Here is my question to you: What "triggered" her BPD?
Posted by LSUandAU
Key West, FL & Malibu (L.A.), CA
Member since Apr 2009
4985 posts
Posted on 5/23/24 at 6:54 am to
quote:

I have prayed over her, medicated her, but it only gets worse and worse.



Tough situation, but I can tell you what won't work. Prayer.

Medication and serious therapy with mental health professionals is what she needs. I have a niece with bipolar disorder and it took a while to find the right mix of meds, but once they did she got much better.

Do some serious research on the best doctors and therapists in your area and spare no expense. She won't get better on her own and there is not much you can personally do.


This is all true and the best advice in the thread. Praying has psych benefits for many people, but praying will not help lessen the ravages of mental illness for this young girl or anyone with diagnosed mental illness. Sadly, obtuse/unenlightened folks will be defensive, taking the prayer comment as an attack on religion and their church...it is not, but it is reality.
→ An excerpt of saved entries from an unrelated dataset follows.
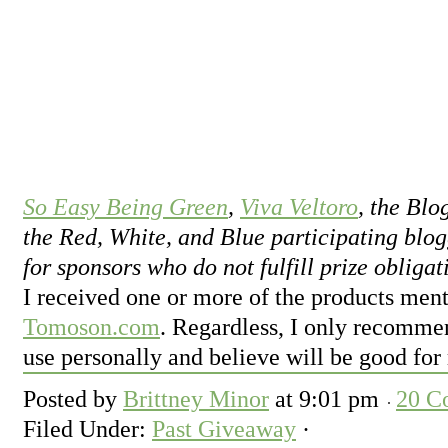
So Easy Being Green
,
Viva Veltoro
, the Bl
the Red, White, and Blue participating blog
for sponsors who do not fulfill prize obligat
I received one or more of the products ment
Tomoson.com
. Regardless, I only recommen
use personally and believe will be good for
Posted by
Brittney Minor
at
9:01 pm
20 C
Filed Under:
Past Giveaway
·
My brother sufferd from schizo-effective disorder (elements of schizophrenia + mood irregularity/disorder such as BPD) for his entire adulthood. There is no cure for mental illness, but it can be helped through intense treatment and medication by the right professionals. I suggest a two-week mental health in-patient stay now, where she can be observed at all times and diagnoses can really be flushed-out. My brother didn't have the benefit of this stay until after, and in response to, a suicide attempt, but it finally provided a thorough diagnosis. It may be learned that the girl has multiple, currently unknown issues which can be diagnosed, such as autism, paranoia, and depression.

Health insurers can often assist in lining-up the right medical providers. Also, explore social security benefits for this girl, as she may qualify at some point to draw through your and/or her mother's SS and Medicare will follow.

And, it's bothersome that some have suggested essentially discarding this girl. Parents need to be fearless advocates for their kids. Her condition is the fault of no human...could be genetic, environmental, pre-birth related, etc...it doesn't matter.

And suicide threats, and all threats, are not to be taken lightly. I speak from familial experience. Report threats to medical professionals and the authorities asap. Remove sharp objects in the home from the girl's access.